日本では、筋強直性ジストロフィー患者会(DM-family)副理事長の明地雄司、そしてオンラインで青森の自宅から、会員のフイッシャー直子が講演を行いました。

プレゼンテーションの詳細は、「国際筋強直性ジストロフィー会議IDMC-13報告(2)」に掲載しています。

会場で講演する明地雄司副理事長
オンラインで講演したフイッシャー直子

IDMC-13サイトでは、各国が原稿を寄せたウェブページを公開しています。https://idmc13.org/organization_updates/

Cure DMエマ・ジェイン・アシュレイさんが、先天性児の研究でポスター展示

研究者・医療者セッションでは、Cure DMのエマ・ジェイン・アシュレイさんが「英国における先天性・小児期発症筋強直性ジストロフィー(Congenital and Childhood Myotonic Dystrophy Type 1 in the UK)」というポスター展示を行いました。

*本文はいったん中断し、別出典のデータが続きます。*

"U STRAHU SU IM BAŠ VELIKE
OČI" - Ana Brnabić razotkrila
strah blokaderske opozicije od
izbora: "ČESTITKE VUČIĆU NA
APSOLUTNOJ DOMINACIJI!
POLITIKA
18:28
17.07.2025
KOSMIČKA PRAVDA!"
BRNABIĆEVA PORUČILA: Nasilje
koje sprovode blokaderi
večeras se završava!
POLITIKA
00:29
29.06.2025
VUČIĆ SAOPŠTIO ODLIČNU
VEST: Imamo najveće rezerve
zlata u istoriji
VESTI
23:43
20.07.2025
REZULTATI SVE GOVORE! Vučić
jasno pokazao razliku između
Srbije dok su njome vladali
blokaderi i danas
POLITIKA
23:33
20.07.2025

Cure DMと英国ユニバーシティ カレッジ ロンドン病院 NHS財団が協働し、親に向けたアンケートを実施。回答者の多くが現在の症状や専門医からのアドバイスを記録しており、歩行能力や受けたケアなど具体的な症状についても記録されていたことを報告しました。

こうした調査の結果は、今後の先天性・小児期発症筋強直性ジストロフィー患者に向けた臨床試験の計画などに役立つだろうと結論づけています。

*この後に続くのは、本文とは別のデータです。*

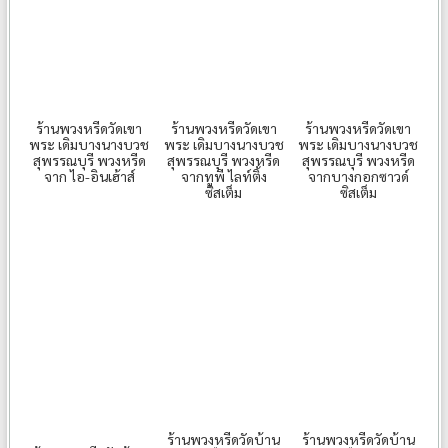
ร้านพวงหรีดวัดเขา
ร้านพวงหรีดวัดเขา
ร้านพวงหรีดวัดเขา
พระ เดิมบางนางบวช
พระ เดิมบางนางบวช
พระ เดิมบางนางบวช
สุพรรณบุรี พวงหรีด
สุพรรณบุรี พวงหรีด
สุพรรณบุรี พวงหรีด
จาก ไอ-อินเฮ้าส์
จากทูพี ไลท์ติ้ง
จากบางกอกซาวด์
ซิสเต็ม
ซิสเต็ม
ร้านพวงหรีดวัดบ้าน
ร้านพวงหรีดวัดบ้าน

エマ・ジェイン・アシュレイさんには、先天性筋強直性ジストロフィーの息子さんがいますが、日々、患者団体活動に加え、こうした研究も積極的に行っています。

ポスター展示でのスライド(エマ・ジェイン・アシュレイさんが説明)
IDMC-13 ブロンズスポンサーとしてバーチャル展示

DM-familyは、2年にわたって会員の会費から1,000円分と、ご寄付を合わせてIDMC-13のブロンズスポンサーとして合計50万円を提供しました。

スポンサーには、「バーチャル展示」の権利が与えられます。バーチャル展示は、IDMC-13の参加者向けウェブサイトに1ページをいただき、会の概要やビデオ、パンフレットなどを参加者にご覧いただけます。

DM-familyでは2021年度の活動をまとめた年次報告書とビデオを展示しました。

年次報告書(Annual Rreport2021)画像をクリックするとダウンロードできます。
ビデオ(日本語付き)
IDMC-13 会場でも展示テーブル、参加者向けバッグにパンフレット

スポンサーは参加者向けにパンフレットなどを入れることもできます。
会場では展示テーブルをお借りし、「国際筋強直性ジストロフィー啓発の日」のバナーを掲げました。
近畿地方の会員が協力し、テーブルをセッティングしたほか、バッグにパンフレットを入れる作業をお手伝いしました。

会場での展示テーブル

展示テーブルの前で、AMOファーマのエミリー・ファンテリ先生に扇子で風を送る、妹尾みどり事務局長。大阪は暑かったですね!